*** Opening of Input records ***

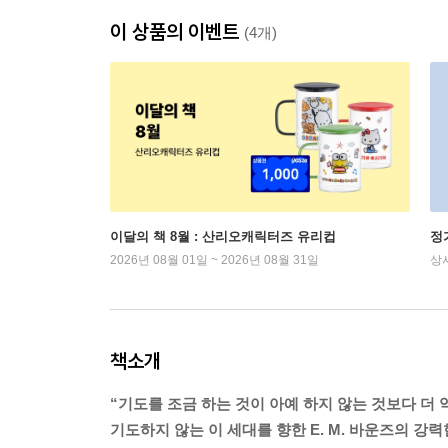
이 상품의 이벤트
(4개)
이달의 책 8월 : 산리오캐릭터즈 유리컵
정
2026년 08월 01일 ~ 2026년 08월 31일
상
책소개
“기도를 조금 하는 것이 아예 하지 않는 것보다 더 
기도하지 않는 이 세대를 향한 E. M. 바운즈의 강력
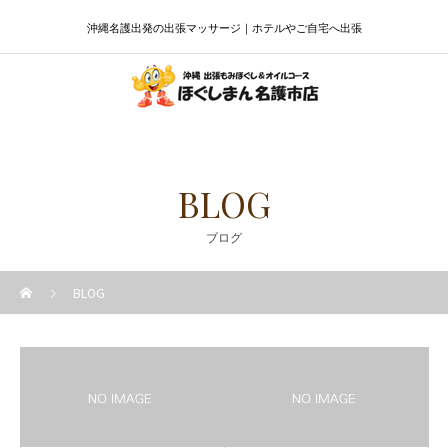
沖縄名護出発の出張マッサージ｜ホテルやご自宅へ出張
BLOG
ブログ
BLOG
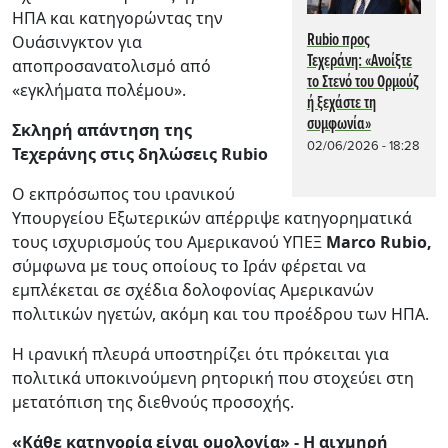
ΗΠΑ και κατηγορώντας την
Rubio προς
Ουάσινγκτον για
Τεχεράνη: «Ανοίξτε
αποπροσανατολισμό από
το Στενό του Ορμούζ
«εγκλήματα πολέμου».
ή ξεχάστε τη
συμφωνία»
Σκληρή απάντηση της
02/06/2026 - 18:28
Τεχεράνης στις δηλώσεις Rubio
Ο εκπρόσωπος του ιρανικού
Υπουργείου Εξωτερικών απέρριψε κατηγορηματικά
τους ισχυρισμούς του Αμερικανού ΥΠΕΞ
Marco Rubio,
σύμφωνα με τους οποίους το Ιράν φέρεται να
εμπλέκεται σε σχέδια δολοφονίας Αμερικανών
πολιτικών ηγετών, ακόμη και του προέδρου των ΗΠΑ.
Η ιρανική πλευρά υποστηρίζει ότι πρόκειται για
πολιτικά υποκινούμενη ρητορική που στοχεύει στη
μετατόπιση της διεθνούς προσοχής.
«Κάθε κατηγορία είναι ομολογία» - Η αιχμηρή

*** Close of Input records ***

Aim of the task: Take every line above that includes "τους" and list it.

Reply to the task:
τους ισχυρισμούς του Αμερικανού ΥΠΕΞ
σύμφωνα με τους οποίους το Ιράν φέρεται να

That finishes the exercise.